:: WHAT IS NEEDED ::
Report each line of the data that includes the word "google".

Structured page parsing data
◇ ◇ ◇ ◇
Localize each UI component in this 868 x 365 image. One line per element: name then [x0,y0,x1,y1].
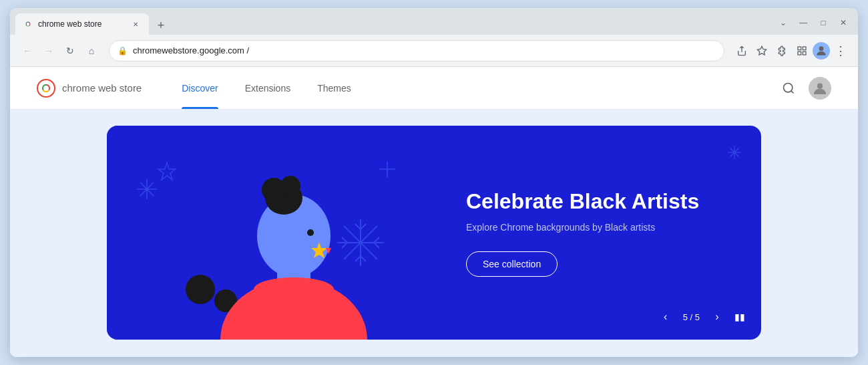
maximize-button[interactable]: □ [814,13,833,32]
window-controls: ⌄ — □ ✕ [774,13,853,35]
hero-title: Celebrate Black Artists [466,189,729,214]
reload-button[interactable]: ↻ [61,41,79,60]
illustration-side [107,126,434,340]
hero-content-side: Celebrate Black Artists Explore Chrome b… [434,126,761,340]
chrome-logo-icon [37,79,55,98]
nav-extensions[interactable]: Extensions [232,67,304,109]
site-logo: chrome web store [37,79,142,98]
minimize-button[interactable]: — [794,13,813,32]
hero-subtitle: Explore Chrome backgrounds by Black arti… [466,222,729,233]
svg-rect-48 [260,286,327,313]
site-search-button[interactable] [777,76,801,100]
active-tab[interactable]: chrome web store ✕ [15,13,149,35]
svg-point-7 [819,46,824,51]
bookmark-button[interactable] [752,41,771,60]
more-options-button[interactable]: ⋮ [831,41,850,60]
tab-close-button[interactable]: ✕ [130,19,141,29]
svg-point-1 [27,23,29,25]
tab-grid-button[interactable] [793,41,811,60]
svg-rect-5 [803,51,806,55]
svg-rect-3 [798,47,801,50]
hero-banner: Celebrate Black Artists Explore Chrome b… [107,126,761,340]
main-content: Celebrate Black Artists Explore Chrome b… [10,110,858,357]
nav-themes[interactable]: Themes [304,67,365,109]
browser-window: chrome web store ✕ + ⌄ — □ ✕ ← → ↻ ⌂ 🔒 c… [10,8,858,357]
tab-search-button[interactable]: ⌄ [774,13,793,32]
address-bar: ← → ↻ ⌂ 🔒 chromewebstore.google.com / [10,35,858,67]
tab-title: chrome web store [38,19,125,29]
close-button[interactable]: ✕ [834,13,853,32]
svg-marker-2 [757,46,766,55]
svg-point-44 [307,229,314,236]
site-nav: Discover Extensions Themes [168,67,365,109]
site-header-actions [777,76,831,100]
page-content: chrome web store Discover Extensions The… [10,67,858,357]
tab-favicon [23,19,33,29]
browser-profile-avatar[interactable] [813,42,830,59]
hero-illustration [107,126,434,340]
see-collection-button[interactable]: See collection [466,251,558,277]
site-name-label: chrome web store [62,82,142,94]
home-button[interactable]: ⌂ [82,41,101,60]
svg-rect-4 [803,47,806,50]
svg-point-43 [280,176,300,196]
site-user-avatar[interactable] [809,77,831,100]
svg-point-14 [817,83,823,88]
extensions-button[interactable] [773,41,791,60]
svg-line-12 [791,90,794,93]
new-tab-button[interactable]: + [152,16,170,35]
toolbar-actions: ⋮ [732,41,850,60]
lock-icon: 🔒 [118,46,128,55]
svg-point-35 [186,275,215,304]
tab-bar: chrome web store ✕ + ⌄ — □ ✕ [10,8,858,35]
svg-rect-6 [798,51,801,55]
deco-cross-icon [728,146,741,159]
forward-button[interactable]: → [39,41,58,60]
svg-point-10 [43,86,49,91]
svg-point-11 [784,83,793,92]
back-button[interactable]: ← [18,41,37,60]
url-text: chromewebstore.google.com / [133,45,716,55]
share-button[interactable] [732,41,751,60]
nav-discover[interactable]: Discover [168,67,231,109]
url-bar[interactable]: 🔒 chromewebstore.google.com / [109,40,724,62]
site-header: chrome web store Discover Extensions The… [10,67,858,110]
◇ ◇ ◇ ◇
:: RESPONSE ::
address-bar: ← → ↻ ⌂ 🔒 chromewebstore.google.com / [10,35,858,67]
url-text: chromewebstore.google.com / [133,45,716,55]
url-bar[interactable]: 🔒 chromewebstore.google.com / [109,40,724,62]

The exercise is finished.